- _ACTION ITEM_:
Type out the lines below exactly, pictures excluded.

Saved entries
=== Section Start ===

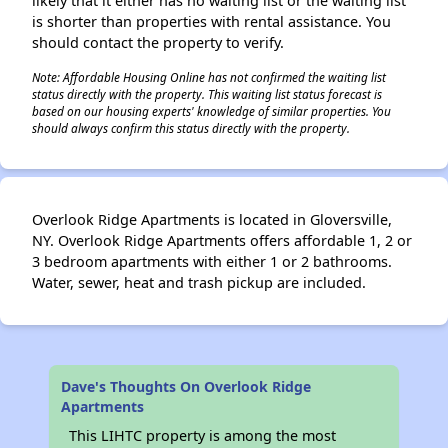
likely that it either has no waiting list or the waiting list
is shorter than properties with rental assistance. You
should contact the property to verify.
Note: Affordable Housing Online has not confirmed the waiting list
status directly with the property. This waiting list status forecast is
based on our housing experts' knowledge of similar properties. You
should always confirm this status directly with the property.
Overlook Ridge Apartments is located in Gloversville,
NY. Overlook Ridge Apartments offers affordable 1, 2 or
3 bedroom apartments with either 1 or 2 bathrooms.
Water, sewer, heat and trash pickup are included.
Dave's Thoughts On Overlook Ridge
Apartments
This LIHTC property is among the most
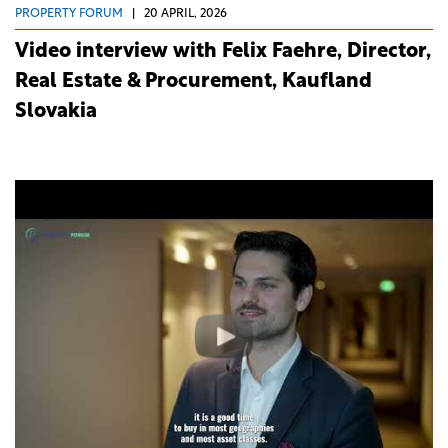
PROPERTY FORUM
|
20 APRIL, 2026
Video interview with Felix Faehre, Director,
Real Estate & Procurement, Kaufland
Slovakia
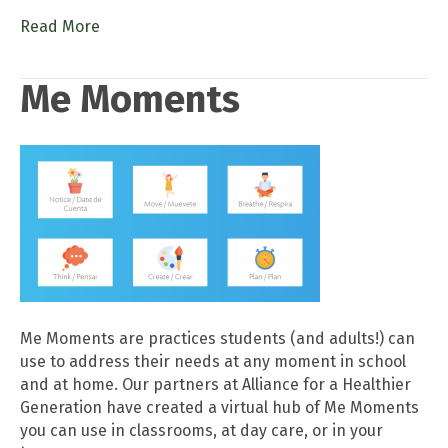
Read More
Me Moments
Me Moments are practices students (and adults!) can
use to address their needs at any moment in school
and at home. Our partners at Alliance for a Healthier
Generation have created a virtual hub of Me Moments
you can use in classrooms, at day care, or in your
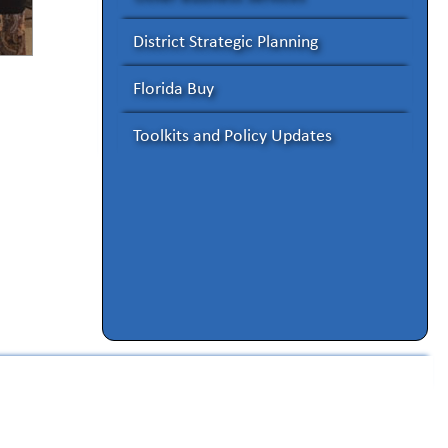
District Strategic Planning
Florida Buy
Toolkits and Policy Updates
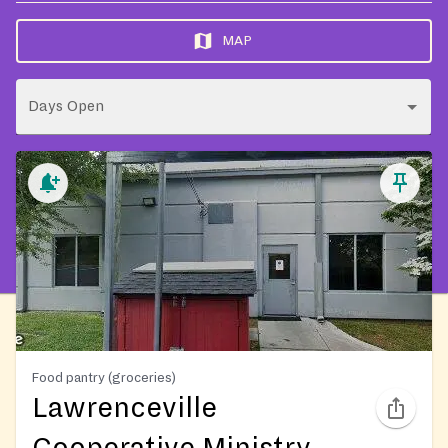
MAP
Days Open
Food pantry (groceries)
Lawrenceville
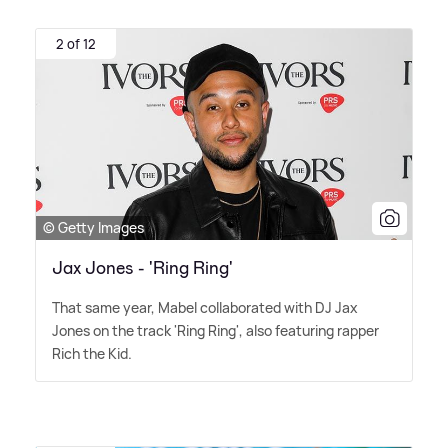
2 of 12
© Getty Images
Jax Jones - 'Ring Ring'
That same year, Mabel collaborated with DJ Jax
Jones on the track 'Ring Ring', also featuring rapper
Rich the Kid.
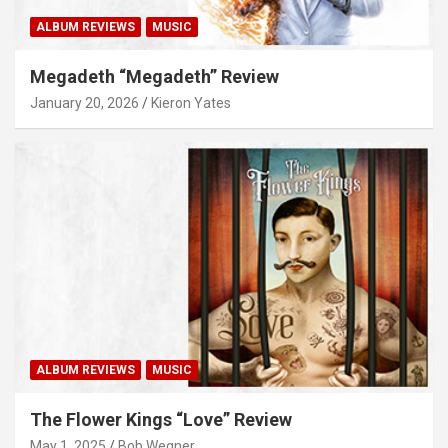
ALBUM REVIEWS
MUSIC
Megadeth “Megadeth” Review
January 20, 2026
Kieron Yates
ALBUM REVIEWS
MUSIC
The Flower Kings “Love” Review
May 1, 2025
Bob Wegner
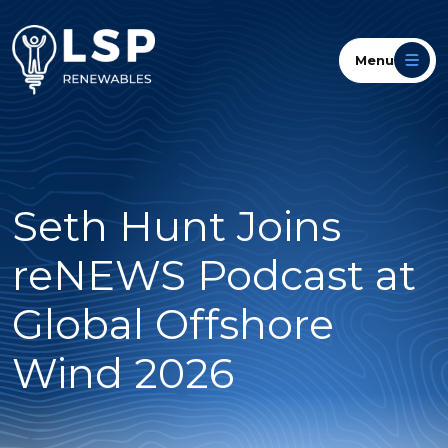
Menu
Seth Hunt Joins
reNEWS Podcast at
Global Offshore
Wind 2026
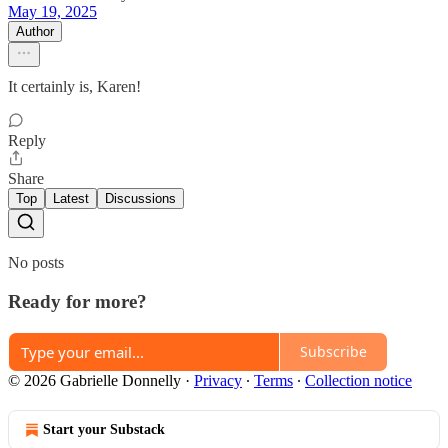
May 19, 2025
Author
It certainly is, Karen!
Reply
Share
Top
Latest
Discussions
No posts
Ready for more?
Subscribe
© 2026 Gabrielle Donnelly
·
Privacy
∙
Terms
∙
Collection notice
Start your Substack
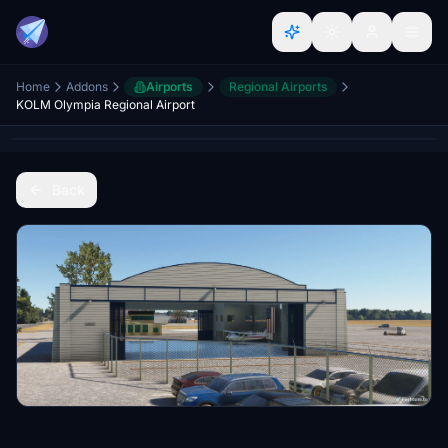
Home
Addons
Airports
Regional Airports
KOLM Olympia Regional Airport
Back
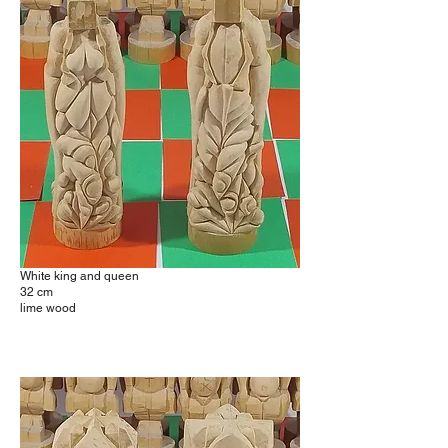
White king and queen
32 cm
lime wood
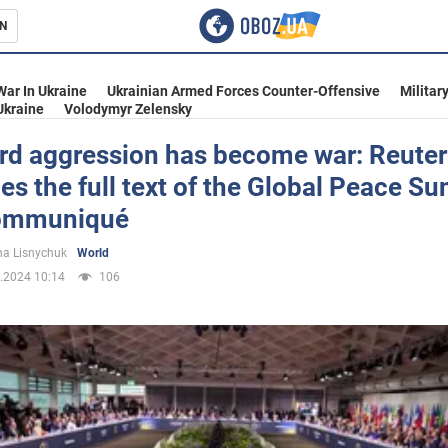
N
s
War In Ukraine
Ukrainian Armed Forces Counter-Offensive
Militar
Ukraine
Volodymyr Zelensky
rd aggression has become war: Reuter
es the full text of the Global Peace S
inment
communiqué
a Lisnychuk
World
.2024 10:14
106
Ukraine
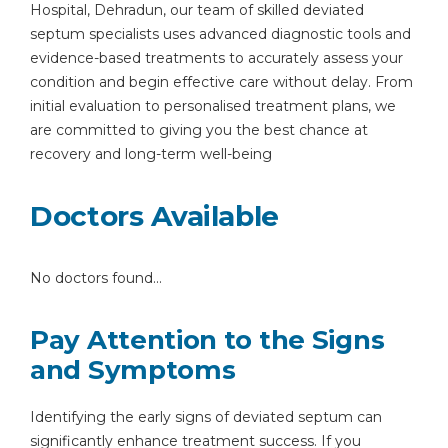
Hospital, Dehradun, our team of skilled deviated
septum specialists uses advanced diagnostic tools and
evidence-based treatments to accurately assess your
condition and begin effective care without delay. From
initial evaluation to personalised treatment plans, we
are committed to giving you the best chance at
recovery and long-term well-being
Doctors Available
No doctors found...
Pay Attention to the Signs
and Symptoms
Identifying the early signs of deviated septum can
significantly enhance treatment success. If you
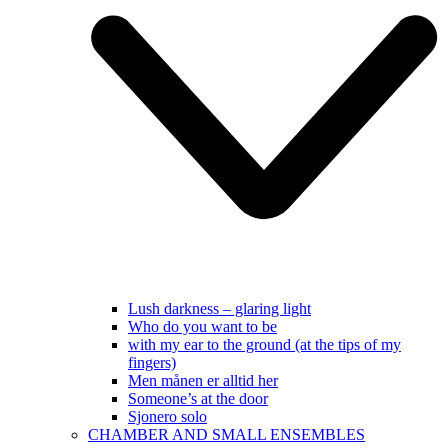
Lush darkness – glaring light
Who do you want to be
with my ear to the ground (at the tips of my
fingers)
Men månen er alltid her
Someone’s at the door
Sjonero solo
CHAMBER AND SMALL ENSEMBLES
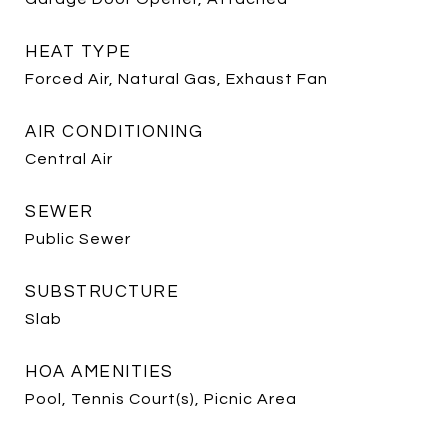
HEAT TYPE
Forced Air, Natural Gas, Exhaust Fan
AIR CONDITIONING
Central Air
SEWER
Public Sewer
SUBSTRUCTURE
Slab
HOA AMENITIES
Pool, Tennis Court(s), Picnic Area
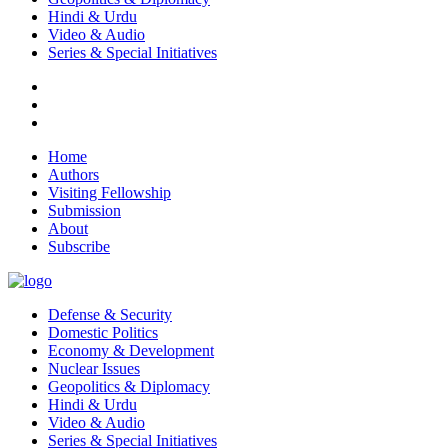
Hindi & Urdu
Video & Audio
Series & Special Initiatives
Home
Authors
Visiting Fellowship
Submission
About
Subscribe
Defense & Security
Domestic Politics
Economy & Development
Nuclear Issues
Geopolitics & Diplomacy
Hindi & Urdu
Video & Audio
Series & Special Initiatives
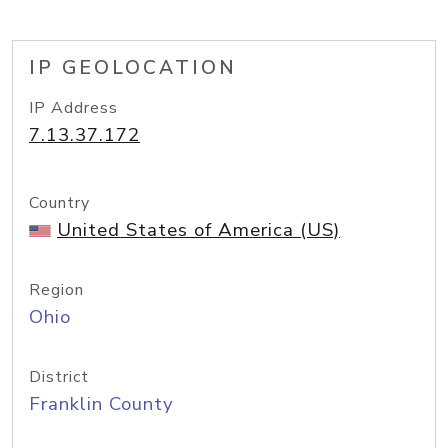
IP GEOLOCATION
IP Address
7.13.37.172
Country
United States of America (US)
Region
Ohio
District
Franklin County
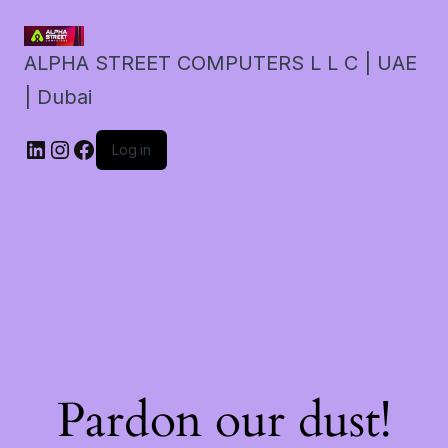
ALPHA STREET COMPUTERS L L C | UAE
| Dubai
LinkedIn
Instagram
Facebook
Log in
Pardon our dust!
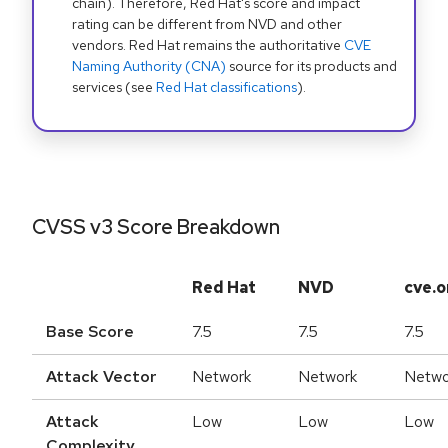
chain). Therefore, Red Hat's score and impact
rating can be different from NVD and other
vendors. Red Hat remains the authoritative
CVE
Naming Authority (CNA)
source for its products and
services (see
Red Hat classifications
).
CVSS v3 Score Breakdown
Red Hat
NVD
cve.o
Base Score
7.5
7.5
7.5
Attack Vector
Network
Network
Netwo
Attack
Low
Low
Low
Complexity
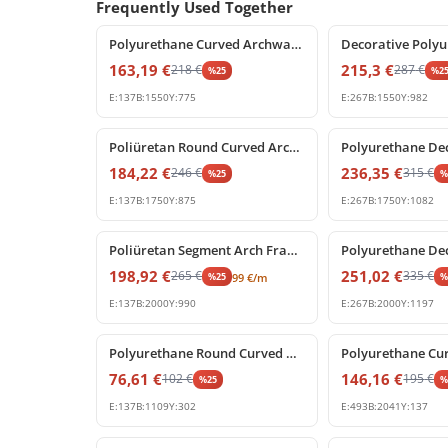
Frequently Used Together
%
25
off
%
25
off
Polyurethane Curved Archway Moulding for Doors and Windows
163,19
€
215,3
€
218
€
287
€
%
25
%
2
E:
137
B:
1550
Y:
775
E:
267
B:
1550
Y:
982
%
25
off
%
25
off
Poliüretan Round Curved Arch Frame Decoration Model
184,22
€
236,35
€
246
€
315
€
%
25
E:
137
B:
1750
Y:
875
E:
267
B:
1750
Y:
1082
%
25
off
%
25
off
Poliüretan Segment Arch Frame and Curved Wall Trim
198,92
€
251,02
€
265
€
335
€
%
25
99
€
/m
E:
137
B:
2000
Y:
990
E:
267
B:
2000
Y:
1197
%
25
off
%
25
off
Polyurethane Round Curved Arch Trim Model
76,61
€
146,16
€
102
€
195
€
%
25
E:
137
B:
1109
Y:
302
E:
493
B:
2041
Y:
137
%
25
off
%
25
off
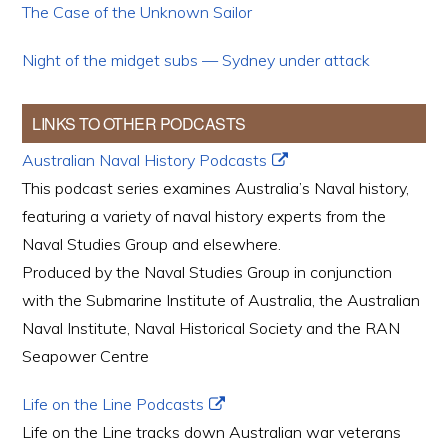
The Case of the Unknown Sailor
Night of the midget subs — Sydney under attack
LINKS TO OTHER PODCASTS
Australian Naval History Podcasts
This podcast series examines Australia’s Naval history,
featuring a variety of naval history experts from the
Naval Studies Group and elsewhere.
Produced by the Naval Studies Group in conjunction
with the Submarine Institute of Australia, the Australian
Naval Institute, Naval Historical Society and the RAN
Seapower Centre
Life on the Line Podcasts
Life on the Line tracks down Australian war veterans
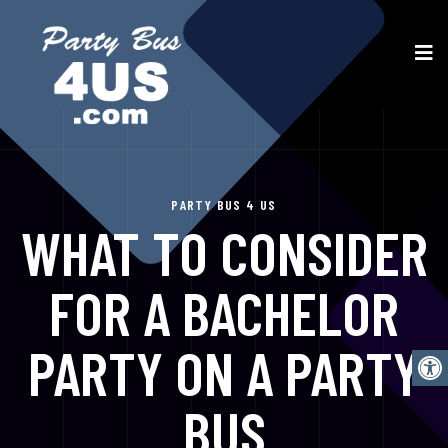
PARTY BUS 4 US
WHAT TO CONSIDER
FOR A BACHELOR
PARTY ON A PARTY
Open
BUS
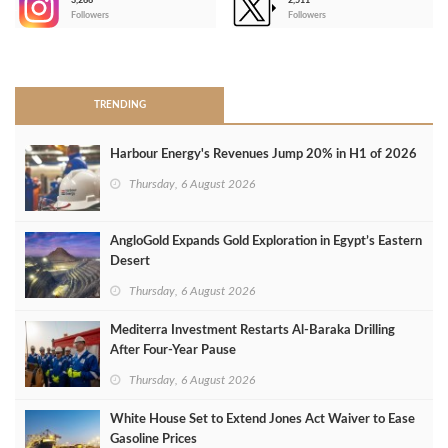
3,266
2,511
-
Followers
Followers
>
TRENDING
Harbour Energy's Revenues Jump 20% in H1 of 2026
Thursday, 6 August 2026
AngloGold Expands Gold Exploration in Egypt’s Eastern
Desert
Thursday, 6 August 2026
Mediterra Investment Restarts Al‑Baraka Drilling
After Four‑Year Pause
Thursday, 6 August 2026
White House Set to Extend Jones Act Waiver to Ease
Gasoline Prices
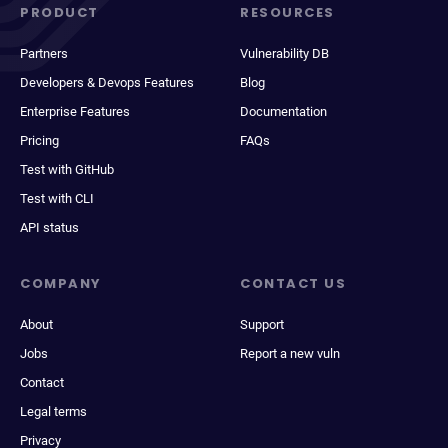
PRODUCT
RESOURCES
Partners
Vulnerability DB
Developers & Devops Features
Blog
Enterprise Features
Documentation
Pricing
FAQs
Test with GitHub
Test with CLI
API status
COMPANY
CONTACT US
About
Support
Jobs
Report a new vuln
Contact
Legal terms
Privacy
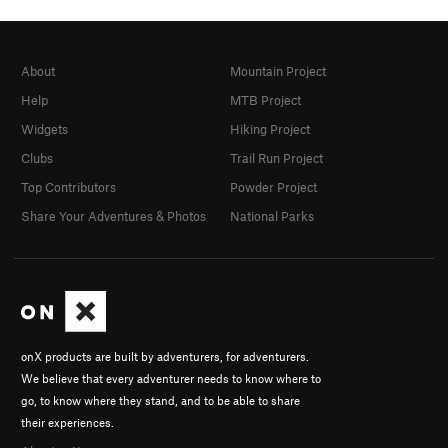
About
Mountain Project
Help
MTB Project
Widgets
Hiking Project
Clubs
Trail Run Project
Top Contributors
Powder Project
Share Your Adventures & Photos
National Parks
onX products are built by adventurers, for adventurers.
We believe that every adventurer needs to know where to
go, to know where they stand, and to be able to share
their experiences.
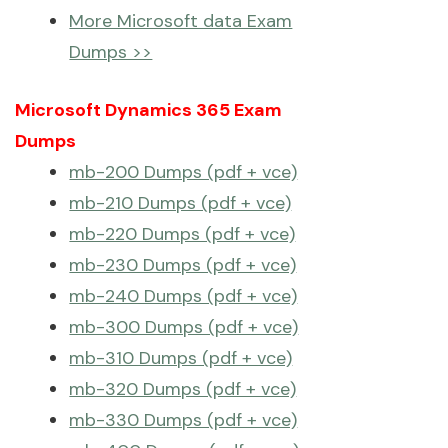
More Microsoft data Exam
Dumps >>
Microsoft Dynamics 365 Exam
Dumps
mb-200 Dumps (pdf + vce)
mb-210 Dumps (pdf + vce)
mb-220 Dumps (pdf + vce)
mb-230 Dumps (pdf + vce)
mb-240 Dumps (pdf + vce)
mb-300 Dumps (pdf + vce)
mb-310 Dumps (pdf + vce)
mb-320 Dumps (pdf + vce)
mb-330 Dumps (pdf + vce)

=== Section End ===

- _TASK OUTPUT_:
likely that it either has no waiting list or the waiting list
is shorter than properties with rental assistance. You
should contact the property to verify.
Note: Affordable Housing Online has not confirmed the waiting list
status directly with the property. This waiting list status forecast is
based on our housing experts' knowledge of similar properties. You
should always confirm this status directly with the property.
Overlook Ridge Apartments is located in Gloversville,
NY. Overlook Ridge Apartments offers affordable 1, 2 or
3 bedroom apartments with either 1 or 2 bathrooms.
Water, sewer, heat and trash pickup are included.
Dave's Thoughts On Overlook Ridge
Apartments
This LIHTC property is among the most
PROPERTY FORUM
|
20 APRIL, 2026
Video interview with Felix Faehre, Director,
Real Estate & Procurement, Kaufland
Slovakia
Read More
Me Moments
Me Moments are practices students (and adults!) can
use to address their needs at any moment in school
and at home. Our partners at Alliance for a Healthier
Generation have created a virtual hub of Me Moments
you can use in classrooms, at day care, or in your
District Strategic Planning
Florida Buy
Toolkits and Policy Updates
MAP
Days Open
Food pantry (groceries)
Lawrenceville
2 of 12
© Getty Images
Jax Jones - 'Ring Ring'
That same year, Mabel collaborated with DJ Jax
Jones on the track 'Ring Ring', also featuring rapper
Rich the Kid.
ALBUM REVIEWS
MUSIC
Megadeth “Megadeth” Review
January 20, 2026
Kieron Yates
ALBUM REVIEWS
MUSIC
The Flower Kings “Love” Review
May 1, 2025
Bob Wegner
Menu
Seth Hunt Joins
reNEWS Podcast at
Global Offshore
Wind 2026
May 19, 2025
Author
It certainly is, Karen!
Reply
Share
Top
Latest
Discussions
No posts
Ready for more?
Subscribe
© 2026 Gabrielle Donnelly
·
Privacy
∙
Terms
∙
Collection notice
Start your Substack
Home
Addons
Airports
Regional Airports
KOLM Olympia Regional Airport
Back
White king and queen
32 cm
lime wood
N
s
War In Ukraine
Ukrainian Armed Forces Counter-Offensive
Militar
Ukraine
Volodymyr Zelensky
rd aggression has become war: Reuter
es the full text of the Global Peace S
inment
communiqué
a Lisnychuk
World
.2024 10:14
106
Ukraine
Hospital, Dehradun, our team of skilled deviated
septum specialists uses advanced diagnostic tools and
evidence-based treatments to accurately assess your
condition and begin effective care without delay. From
initial evaluation to personalised treatment plans, we
are committed to giving you the best chance at
recovery and long-term well-being
Doctors Available
No doctors found...
Pay Attention to the Signs
and Symptoms
Identifying the early signs of deviated septum can
significantly enhance treatment success. If you
Lush darkness – glaring light
Who do you want to be
with my ear to the ground (at the tips of my
fingers)
Men månen er alltid her
Someone’s at the door
Sjonero solo
CHAMBER AND SMALL ENSEMBLES
HEAT TYPE
Forced Air, Natural Gas, Exhaust Fan
AIR CONDITIONING
Central Air
SEWER
Public Sewer
SUBSTRUCTURE
Slab
HOA AMENITIES
Pool, Tennis Court(s), Picnic Area
Hindi & Urdu
Video & Audio
Series & Special Initiatives
Home
Authors
Visiting Fellowship
Submission
About
Subscribe
Defense & Security
Domestic Politics
Economy & Development
Nuclear Issues
Geopolitics & Diplomacy
Hindi & Urdu
Video & Audio
Series & Special Initiatives
IP GEOLOCATION
IP Address
7.13.37.172
Country
United States of America (US)
Region
Ohio
District
Franklin County
ALPHA STREET COMPUTERS L L C | UAE
| Dubai
LinkedIn
Instagram
Facebook
Log in
Pardon our dust!
chain). Therefore, Red Hat's score and impact
rating can be different from NVD and other
vendors. Red Hat remains the authoritative
CVE
Naming Authority (CNA)
source for its products and
services (see
Red Hat classifications
).
CVSS v3 Score Breakdown
Red Hat
NVD
cve.o
Base Score
7.5
7.5
7.5
Attack Vector
Network
Network
Netwo
Attack
Low
Low
Low
Complexity
Frequently Used Together
%
25
off
%
25
off
Polyurethane Curved Archway Moulding for Doors and Windows
163,19
€
215,3
€
218
€
287
€
%
25
%
2
E:
137
B:
1550
Y:
775
E:
267
B:
1550
Y:
982
%
25
off
%
25
off
Poliüretan Round Curved Arch Frame Decoration Model
184,22
€
236,35
€
246
€
315
€
%
25
E:
137
B:
1750
Y:
875
E:
267
B:
1750
Y:
1082
%
25
off
%
25
off
Poliüretan Segment Arch Frame and Curved Wall Trim
198,92
€
251,02
€
265
€
335
€
%
25
99
€
/m
E:
137
B:
2000
Y:
990
E:
267
B:
2000
Y:
1197
%
25
off
%
25
off
Polyurethane Round Curved Arch Trim Model
76,61
€
146,16
€
102
€
195
€
%
25
E:
137
B:
1109
Y:
302
E:
493
B:
2041
Y:
137
%
25
off
%
25
off
The Case of the Unknown Sailor
Night of the midget subs — Sydney under attack
LINKS TO OTHER PODCASTS
Australian Naval History Podcasts
This podcast series examines Australia’s Naval history,
featuring a variety of naval history experts from the
Naval Studies Group and elsewhere.
Produced by the Naval Studies Group in conjunction
with the Submarine Institute of Australia, the Australian
Naval Institute, Naval Historical Society and the RAN
Seapower Centre
Life on the Line Podcasts
Life on the Line tracks down Australian war veterans
PARTY BUS 4 US
WHAT TO CONSIDER
FOR A BACHELOR
PARTY ON A PARTY
Open
BUS
3,266
2,511
-
Followers
Followers
>
TRENDING
Harbour Energy's Revenues Jump 20% in H1 of 2026
Thursday, 6 August 2026
AngloGold Expands Gold Exploration in Egypt’s Eastern
Desert
Thursday, 6 August 2026
Mediterra Investment Restarts Al‑Baraka Drilling
After Four‑Year Pause
Thursday, 6 August 2026
White House Set to Extend Jones Act Waiver to Ease
Gasoline Prices
PRODUCT
RESOURCES
Partners
Vulnerability DB
Developers & Devops Features
Blog
Enterprise Features
Documentation
Pricing
FAQs
Test with GitHub
Test with CLI
API status
COMPANY
CONTACT US
About
Support
Jobs
Report a new vuln
Contact
Legal terms
Privacy
About
Mountain Project
Help
MTB Project
Widgets
Hiking Project
Clubs
Trail Run Project
Top Contributors
Powder Project
Share Your Adventures & Photos
National Parks
onX products are built by adventurers, for adventurers.
We believe that every adventurer needs to know where to
go, to know where they stand, and to be able to share
their experiences.
More Microsoft data Exam
Dumps >>
Microsoft Dynamics 365 Exam
Dumps
mb-200 Dumps (pdf + vce)
mb-210 Dumps (pdf + vce)
mb-220 Dumps (pdf + vce)
mb-230 Dumps (pdf + vce)
mb-240 Dumps (pdf + vce)
mb-300 Dumps (pdf + vce)
mb-310 Dumps (pdf + vce)
mb-320 Dumps (pdf + vce)
mb-330 Dumps (pdf + vce)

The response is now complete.